There is a euphemism popular among Anglicans for those of their number who choose to embrace the obedience of the Roman Catholic Church--"swimming the Tiber" (the Tiber being the river the runs through the city of Rome). Yesterday it was announced that Dan Herzog, the recently retired Bishop of Albany, has taken the plunge. (In his case, it's a reversion to the church of his youth, but he was an Episcopalian for more than 35 years, and is a graduate of Nashotah House, my own seminary alma mater.)
I had the privilege of spending some time with Bishop Herzog on two occasions--when he conducted a retreat for San Joaquin clergy about three years ago, and at a meeting we were both attending in Pittsburgh last summer. I like and respect him. I found the news of his departure from the Anglican fold depressing and demoralizing, though only a little surprising, and it seems like the reasons for this reaction on my part are worth unpacking.
One's own autobiography, I have found, is a good place from which to start the process of understanding things like this. Having come at Anglicanism from the opposite direction that Bishop Herzog did, I had the sense, when the Bishop of Los Angeles laid hands on me in Confirmation in 1975, that I was embracing the fullness of the Catholic faith. That is what I was taught, that is what I believed, and though I have both a more nuanced and a more jaded perception of the matter now than I did then, it is what I still believe.

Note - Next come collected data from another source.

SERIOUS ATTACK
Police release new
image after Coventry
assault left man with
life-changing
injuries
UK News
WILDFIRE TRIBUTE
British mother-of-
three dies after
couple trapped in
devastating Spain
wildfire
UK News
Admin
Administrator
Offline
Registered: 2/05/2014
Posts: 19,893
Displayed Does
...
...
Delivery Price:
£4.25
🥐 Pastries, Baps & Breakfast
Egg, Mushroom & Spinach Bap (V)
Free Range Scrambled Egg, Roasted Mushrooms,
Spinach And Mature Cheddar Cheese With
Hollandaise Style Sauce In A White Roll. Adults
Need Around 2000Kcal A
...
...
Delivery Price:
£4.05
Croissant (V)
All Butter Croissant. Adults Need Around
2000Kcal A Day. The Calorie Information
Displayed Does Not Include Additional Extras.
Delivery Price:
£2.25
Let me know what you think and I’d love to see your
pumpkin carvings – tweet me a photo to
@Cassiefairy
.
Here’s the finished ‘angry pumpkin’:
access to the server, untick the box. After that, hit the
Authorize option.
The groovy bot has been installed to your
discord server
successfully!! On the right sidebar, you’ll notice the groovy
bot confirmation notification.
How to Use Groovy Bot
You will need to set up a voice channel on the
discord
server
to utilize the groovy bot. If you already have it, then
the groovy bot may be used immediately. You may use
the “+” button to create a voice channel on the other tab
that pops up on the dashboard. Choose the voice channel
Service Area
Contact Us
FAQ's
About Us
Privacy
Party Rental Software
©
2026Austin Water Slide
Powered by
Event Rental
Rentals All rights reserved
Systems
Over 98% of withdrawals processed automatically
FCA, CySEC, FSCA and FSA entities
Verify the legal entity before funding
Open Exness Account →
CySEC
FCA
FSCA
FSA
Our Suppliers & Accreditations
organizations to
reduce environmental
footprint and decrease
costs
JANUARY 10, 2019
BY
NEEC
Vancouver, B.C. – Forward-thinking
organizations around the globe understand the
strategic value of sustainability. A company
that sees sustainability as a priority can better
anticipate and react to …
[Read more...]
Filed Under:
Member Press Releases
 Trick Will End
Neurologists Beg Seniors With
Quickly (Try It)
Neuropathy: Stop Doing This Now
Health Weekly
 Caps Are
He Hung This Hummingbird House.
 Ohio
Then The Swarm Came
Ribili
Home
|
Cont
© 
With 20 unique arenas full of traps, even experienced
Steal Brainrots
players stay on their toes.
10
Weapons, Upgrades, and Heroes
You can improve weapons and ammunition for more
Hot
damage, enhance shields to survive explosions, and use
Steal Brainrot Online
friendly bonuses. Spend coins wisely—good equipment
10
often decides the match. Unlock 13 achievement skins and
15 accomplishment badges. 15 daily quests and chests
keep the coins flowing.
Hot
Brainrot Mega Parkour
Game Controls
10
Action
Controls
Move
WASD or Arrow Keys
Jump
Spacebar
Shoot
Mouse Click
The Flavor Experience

For an Anglican of a Catholic persuasion, such as myself, there is naturally a push-pull relationship with the Church of Rome. If we possess within our own ecclesial life the fullness of Catholic faith and practice, of course, we don't strictly "need" Rome in any way. They are who they are and we are who we are, both parts of the larger whole. It's even easy to be a little bit snobbishly elitist about it: "We're Catholics with taste," I have often jokingly replied to casual inquirers about "What's the difference between your church and the Catholic Church?"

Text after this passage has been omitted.